Keep in mind that a bleach bath is only a transitional step. It will effectively strip the red, but it will leave behind a raw, brassy orange or yellow-orange canvas. You must follow up by applying a demi-permanent color or toner to neutralize those warm underlying pigments and achieve your final desired shade.

Level 5 Red

You then have the opportunity to apply a new color at the desired level taking into account the underlying reflect and pigment that will come back through red.

The other option is to add some anti-red or green to the new color mix to balance out the red overload in the new color.

Pro tip: Whenever you have had to do a ‘color correction‘. Like any one of these options firstly it takes a couple of days to ‘settle in’, secondly it usually takes 2-3 colors after a color correction for the color to be perfect again!

Thirdly and most importantly- if you have used box colors to try and achieve your perfect color, I apologize in advance, but very rarely is your color going to be the desired outcome/color.

Box colors are often formulated with a one-size-fits-all approach using higher ammonia and peroxide levels to force the cuticle open and implant pigment, which can cause more damage than a custom salon formula.

To give you an example most colors use 20 vol peroxide or 6% to cover grey. Through the mid-lengths and ends we actually only need a semi-activator or 1.5%. When the 6% is pulled through rather than the correct formula of only 1.5%, it causes cumulative damage, excessive dryness, and porosity over time. It can leave a dull matte look to the hair and it does not feel nice at all!

When the correct salon color is used it causes healthy shiny hair. Well-hydrated hair due to the silk proteins and nutrients in the semi colors also makes it feel like it has substance and helps prevent breakage, allowing you to retain your length!
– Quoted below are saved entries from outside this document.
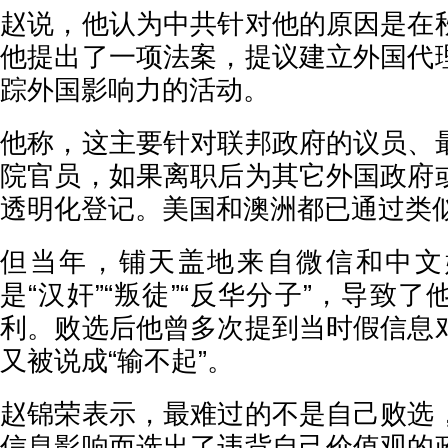
赵说，他认为中共针对他的原因是在
他提出了一项法案，提议建立外国代
踪外国影响力的活动。
他称，这主要针对联邦政府的议员、
院官员，如果离职后为其它外国政府
透明化登记。美国和澳洲都已通过类
但当年，铺天盖地来自微信和中文
是“汉奸”“叛徒”“反华分子”，导致
利。败选后他曾多次提到当时假信息
又被说成“输不起”。
赵锦荣表示，最难过的不是自己败选
信息影响而选出了违背自己价值观的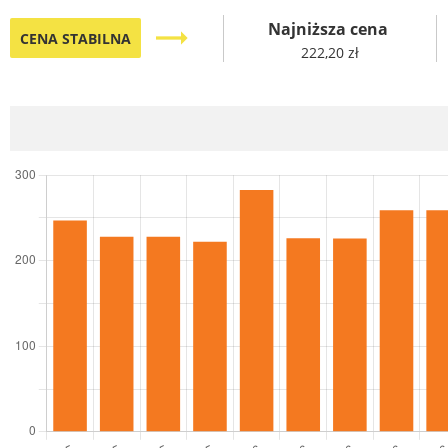
Najniższa cena
trending_flat
CENA STABILNA
222,20 zł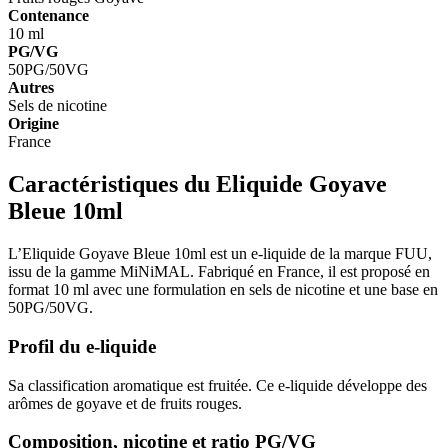
Contenance
10 ml
PG/VG
50PG/50VG
Autres
Sels de nicotine
Origine
France
Caractéristiques du Eliquide Goyave
Bleue 10ml
L’Eliquide Goyave Bleue 10ml est un e-liquide de la marque FUU,
issu de la gamme MiNiMAL. Fabriqué en France, il est proposé en
format 10 ml avec une formulation en sels de nicotine et une base en
50PG/50VG.
Profil du e-liquide
Sa classification aromatique est fruitée. Ce e-liquide développe des
arômes de goyave et de fruits rouges.
Composition, nicotine et ratio PG/VG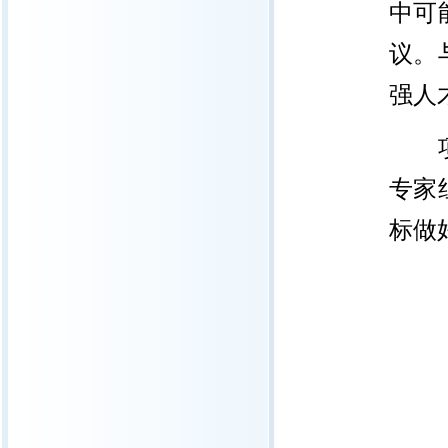
中可
议。
强人
专家
标做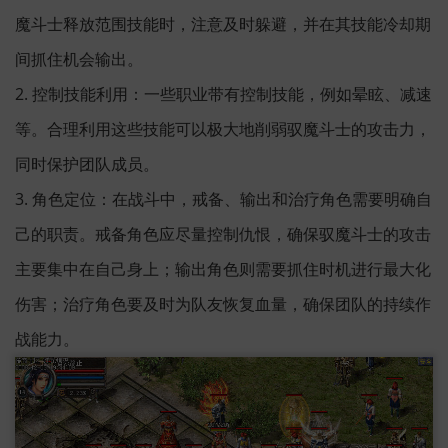
魔斗士释放范围技能时，注意及时躲避，并在其技能冷却期
间抓住机会输出。
2. 控制技能利用：一些职业带有控制技能，例如晕眩、减速
等。合理利用这些技能可以极大地削弱驭魔斗士的攻击力，
同时保护团队成员。
3. 角色定位：在战斗中，戒备、输出和治疗角色需要明确自
己的职责。戒备角色应尽量控制仇恨，确保驭魔斗士的攻击
主要集中在自己身上；输出角色则需要抓住时机进行最大化
伤害；治疗角色要及时为队友恢复血量，确保团队的持续作
战能力。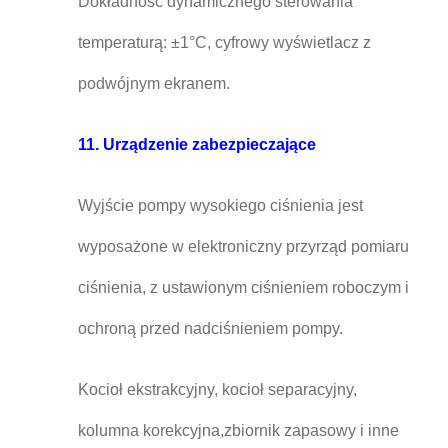
Dokładność dynamicznego sterowania
temperaturą: ±1°C, cyfrowy wyświetlacz z
podwójnym ekranem.
11. Urządzenie zabezpieczające
Wyjście pompy wysokiego ciśnienia jest
wyposażone w elektroniczny przyrząd pomiaru
ciśnienia, z ustawionym ciśnieniem roboczym i
ochroną przed nadciśnieniem pompy.
Kocioł ekstrakcyjny, kocioł separacyjny,
kolumna korekcyjna,zbiornik zapasowy i inne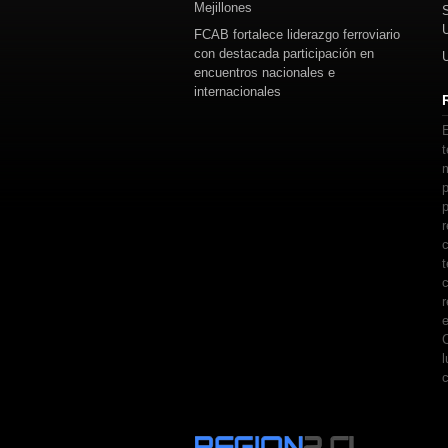
Mejillones
FCAB fortalece liderazgo ferroviario
con destacada participación en
encuentros nacionales e
internacionales
E
t
m
p
p
r
c
t
c
r
e
C
l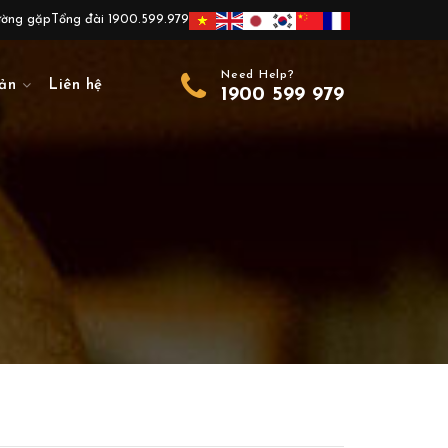
ường gặp
Tổng đài 1900.599.979
Need Help?
ản
Liên hệ
1900 599 979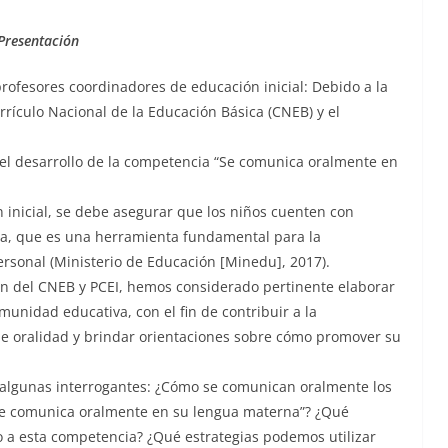
Presentación
profesores coordinadores de educación inicial: Debido a la
urrículo Nacional de la Educación Básica (CNEB) y el
a el desarrollo de la competencia “Se comunica oralmente en
ón inicial, se debe asegurar que los niños cuenten con
ia, que es una herramienta fundamental para la
personal (Ministerio de Educación [Minedu], 2017).
ón del CNEB y PCEI, hemos considerado pertinente elaborar
munidad educativa, con el fin de contribuir a la
e oralidad y brindar orientaciones sobre cómo promover su
 algunas interrogantes: ¿Cómo se comunican oralmente los
 “Se comunica oralmente en su lengua materna”? ¿Qué
to a esta competencia? ¿Qué estrategias podemos utilizar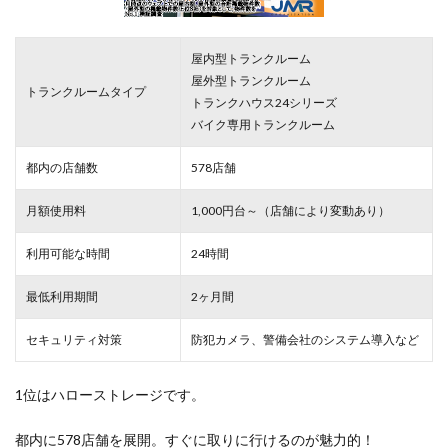
屋内型トランクルーム
屋外型トランクルーム
トランクルームタイプ
トランクハウス24シリーズ
バイク専用トランクルーム
都内の店舗数
578店舗
月額使用料
1,000円台～（店舗により変動あり）
利用可能な時間
24時間
最低利用期間
2ヶ月間
セキュリティ対策
防犯カメラ、警備会社のシステム導入など
1位はハローストレージです。
都内に578店舗を展開。すぐに取りに行けるのが魅力的！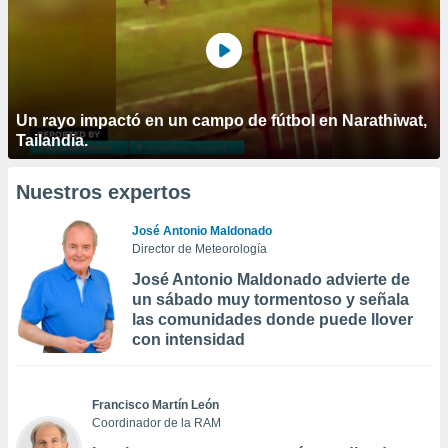
Un rayo impactó en un campo de fútbol en Narathiwat,
Tailandia.
Nuestros expertos
José Antonio Maldonado
Director de Meteorología
José Antonio Maldonado advierte de
un sábado muy tormentoso y señala
las comunidades donde puede llover
con intensidad
Francisco Martín León
Coordinador de la RAM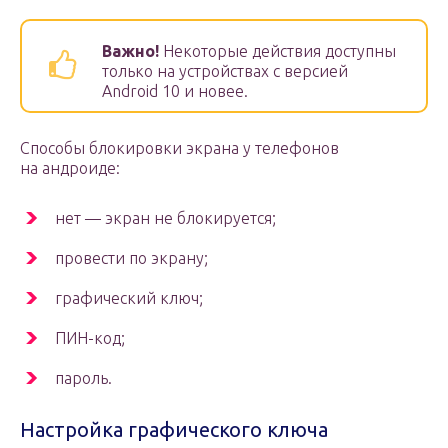
Важно!
Некоторые действия доступны
только на устройствах с версией
Android 10 и новее.
Способы блокировки экрана у телефонов
на андроиде:
нет — экран не блокируется;
провести по экрану;
графический ключ;
ПИН-код;
пароль.
Настройка графического ключа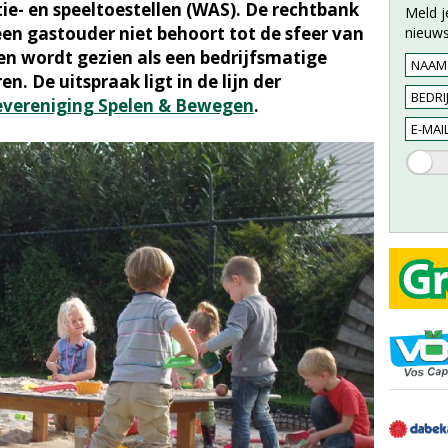
ie- en speeltoestellen (WAS). De rechtbank
Meld j
een gastouder niet behoort tot de sfeer van
nieuws
en wordt gezien als een bedrijfsmatige
. De uitspraak ligt in de lijn der
vereniging Spelen & Bewegen
.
So, now we have the red we love, it’s super important to be kind to your tresses. This means using a salon-quality shampoo and conditioner and mask once a week, it means protecting your gorgeous locks from the sun and chlorine if you are a swimmer!

Red dye molecules are larger than most. Because of this, they do not sink deep into the hair cortex. They stay closer to the cuticle surface. That is why red can fade fast, especially if the cuticle stays open. Common causes are too little conditioning, dry hair, and frequent heat styling. Now you have the ultimate red – GO AND ROCK IT!